What changes were proposed in this pull request?

Extend package/pom.xml's org.apache.arrow relocation excludes to also keep org.apache.arrow.memory.** and org.apache.arrow.vector.** unshaded.

The bundled Arrow C-Data classes (org.apache.arrow.c.*) are correctly excluded from relocation because their native JNI binds to the original class names. However, their public API signatures take and return org.apache.arrow.memory.* and org.apache.arrow.vector.* types — which were being relocated.

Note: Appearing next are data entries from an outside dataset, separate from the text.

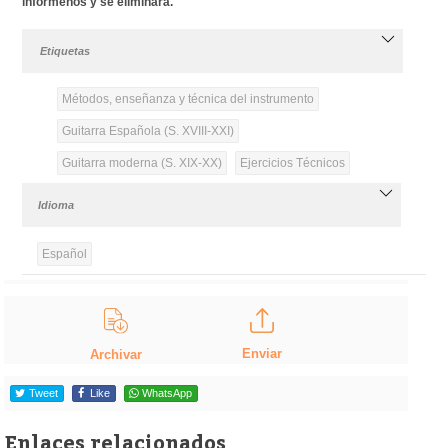
infórmenos y se eliminará.
Etiquetas
Métodos, enseñanza y técnica del instrumento
Guitarra Española (S. XVIII-XXI)
Guitarra moderna (S. XIX-XX)
Ejercicios Técnicos
Idioma
Español
Enviar
Archivar
Tweet
Like
WhatsApp
Enlaces relacionados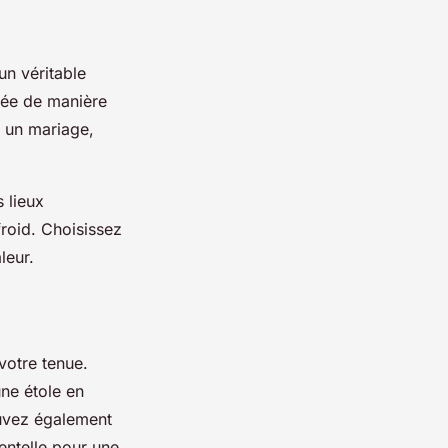
 un véritable
rtée de manière
u un mariage,
 lieux
froid. Choisissez
leur.
votre tenue.
ne étole en
ouvez également
entelle pour une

The result: the bundled ArrowArrayStream / ArrowSchema / ArrowArray / Data classes get compiled against the shaded BufferAllocator / VectorSchemaRoot, so any caller passing a vanilla Apache Arrow allocator hits NoSuchMethodError.

This affects any Spark workload that combines gluten with another library using Arrow C-Data (Iceberg's Arrow vector layer, Lance Java's writer, Snowflake JDBC's Arrow result decoder, etc.) when gluten's bundle wins classloader resolution against vanilla Arrow.

How was this patch tested?

Adds dev/check-arrow-c-shading.sh which runs javap on the produced bundle jar and asserts that public method signatures reference unshaded Arrow types. Wired into package/pom.xml's verify phase via exec-maven-plugin so regressions are caught in CI.

Tested against the upstream gluten-velox-bundle-spark3.5_2.12-linux_amd64-1.6.0.jar:

$ dev/check-arrow-c-shading.sh /path/to/gluten-velox-bundle-spark3.5_2.12-linux_amd64-1.6.0.jar
  FAIL org/apache/arrow/c/ArrowArrayStream — public API references gluten-shaded Arrow types:
      public static org.apache.arrow.c.ArrowArrayStream allocateNew(
        org.apache.gluten.shaded.org.apache.arrow.memory.BufferAllocator);
  FAIL org/apache/arrow/c/ArrowSchema — public API references gluten-shaded Arrow types:
      public static org.apache.arrow.c.ArrowSchema allocateNew(
        org.apache.gluten.shaded.org.apache.arrow.memory.BufferAllocator);
  FAIL org/apache/arrow/c/ArrowArray — public API references gluten-shaded Arrow types:
      public static org.apache.arrow.c.ArrowArray allocateNew(
        org.apache.gluten.shaded.org.apache.arrow.memory.BufferAllocator);
  FAIL org/apache/arrow/c/Data — public API references gluten-shaded Arrow types:
      [16 methods touching shaded org.apache.arrow.memory/vector types]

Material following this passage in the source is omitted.